Room was nominated for Best Picture at the 88th Academy Awards, despite having earned under $6 million at the box office when the announcement was made. The film would eventually rake in $36 million, but that’s still well behind Spotlight‘s $88 million, let alone The Martian‘s $630 million. In the parlance of the movie, Room is a shed surrounded by houses.
Horace and Pete is a family-owned bar next to a Dave & Buster’s.
Louis C.K. wanted complete control over his first post-Louie project, so rather than take Horace and Pete to FX or HBO, he filmed and distributed it himself through his website.
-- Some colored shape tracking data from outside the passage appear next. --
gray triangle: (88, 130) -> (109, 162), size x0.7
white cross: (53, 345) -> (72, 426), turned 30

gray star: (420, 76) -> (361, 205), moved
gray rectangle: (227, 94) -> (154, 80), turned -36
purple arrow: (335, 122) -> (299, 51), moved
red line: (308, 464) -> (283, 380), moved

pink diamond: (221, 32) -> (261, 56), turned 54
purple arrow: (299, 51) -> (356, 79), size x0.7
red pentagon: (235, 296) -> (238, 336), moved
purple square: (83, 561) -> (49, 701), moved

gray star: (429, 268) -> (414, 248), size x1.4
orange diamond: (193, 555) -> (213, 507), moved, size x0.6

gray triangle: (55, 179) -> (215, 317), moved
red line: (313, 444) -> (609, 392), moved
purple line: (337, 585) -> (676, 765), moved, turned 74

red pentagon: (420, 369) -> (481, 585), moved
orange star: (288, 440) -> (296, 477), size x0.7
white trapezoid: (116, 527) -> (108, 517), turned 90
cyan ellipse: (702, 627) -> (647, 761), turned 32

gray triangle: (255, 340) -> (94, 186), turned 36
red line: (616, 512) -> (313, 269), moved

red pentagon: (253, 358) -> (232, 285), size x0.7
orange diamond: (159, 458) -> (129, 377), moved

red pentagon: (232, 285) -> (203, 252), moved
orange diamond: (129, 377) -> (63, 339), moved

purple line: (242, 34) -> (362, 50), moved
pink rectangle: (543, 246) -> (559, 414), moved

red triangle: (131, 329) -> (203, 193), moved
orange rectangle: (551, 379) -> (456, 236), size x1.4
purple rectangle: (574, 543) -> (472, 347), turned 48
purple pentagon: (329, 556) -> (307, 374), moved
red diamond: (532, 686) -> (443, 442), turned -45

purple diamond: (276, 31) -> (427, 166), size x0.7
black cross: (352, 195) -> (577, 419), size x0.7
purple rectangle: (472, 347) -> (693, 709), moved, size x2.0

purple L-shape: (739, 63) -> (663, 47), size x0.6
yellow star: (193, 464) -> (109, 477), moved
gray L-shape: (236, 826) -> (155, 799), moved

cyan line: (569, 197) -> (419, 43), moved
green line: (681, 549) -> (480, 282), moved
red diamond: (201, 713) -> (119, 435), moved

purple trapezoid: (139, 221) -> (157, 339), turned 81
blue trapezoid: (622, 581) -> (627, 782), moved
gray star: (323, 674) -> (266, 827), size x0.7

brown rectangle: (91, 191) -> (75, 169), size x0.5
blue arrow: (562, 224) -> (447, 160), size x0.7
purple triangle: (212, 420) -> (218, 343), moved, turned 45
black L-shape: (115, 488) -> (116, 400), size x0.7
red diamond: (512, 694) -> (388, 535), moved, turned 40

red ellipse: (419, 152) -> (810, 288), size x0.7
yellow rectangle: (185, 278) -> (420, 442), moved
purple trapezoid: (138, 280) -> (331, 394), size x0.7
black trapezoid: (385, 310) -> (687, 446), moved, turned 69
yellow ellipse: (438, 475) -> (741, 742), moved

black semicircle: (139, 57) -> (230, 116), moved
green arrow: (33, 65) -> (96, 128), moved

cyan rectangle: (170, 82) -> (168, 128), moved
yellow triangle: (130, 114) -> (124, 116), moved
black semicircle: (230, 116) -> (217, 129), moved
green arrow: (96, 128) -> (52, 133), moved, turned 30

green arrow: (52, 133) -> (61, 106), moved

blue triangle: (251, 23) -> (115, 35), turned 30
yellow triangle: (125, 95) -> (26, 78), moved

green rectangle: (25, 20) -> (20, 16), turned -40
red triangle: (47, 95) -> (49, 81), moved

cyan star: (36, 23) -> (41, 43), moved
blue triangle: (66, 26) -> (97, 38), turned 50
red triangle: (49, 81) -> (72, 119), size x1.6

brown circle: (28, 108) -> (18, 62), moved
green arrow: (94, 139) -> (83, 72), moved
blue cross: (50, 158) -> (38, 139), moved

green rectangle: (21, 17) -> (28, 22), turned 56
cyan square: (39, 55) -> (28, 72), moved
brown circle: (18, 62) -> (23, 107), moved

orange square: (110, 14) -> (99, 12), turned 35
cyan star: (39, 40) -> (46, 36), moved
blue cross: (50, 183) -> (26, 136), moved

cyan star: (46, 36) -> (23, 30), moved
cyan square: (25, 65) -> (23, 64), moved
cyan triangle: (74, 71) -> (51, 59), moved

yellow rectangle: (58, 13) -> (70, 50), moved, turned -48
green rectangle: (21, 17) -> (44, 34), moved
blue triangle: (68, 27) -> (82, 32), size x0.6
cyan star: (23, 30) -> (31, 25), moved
The pilot cost $5 for fans to download, the second episode was $2, and the rest were $3, because, as C.K. explained in his e-mail newsletter, “this show is f*cking expensive.” By typical “prestige” TV standards, it’s really not — each episode cost $500,000, or half of what Jim Parsons makes every time he screams “bazinga” on The Big Bang Theory — but it is when the production isn’t being bankrolled by a network. For that reason, Horace and Pete, like the micro-budgeted Room, relied on word-of-mouth for C.K. to make enough money to fund the next episode. Well, here we are at the end of the year, and the show has appeared on numerous best-of 2016 lists among the expected big boys, like Game of Thrones and The People v. O. J. Simpson; it was even nominated for two Emmys, including Outstanding Guest Actress in a Drama Series for the masterful Laurie Metcalf.
But C.K. knows that some people aren’t going to pay $5 for an episode of television, which is why, nearly a year after Horace and Pete popped up out of nowhere, the show is now on Hulu. There goes your excuse for not watching.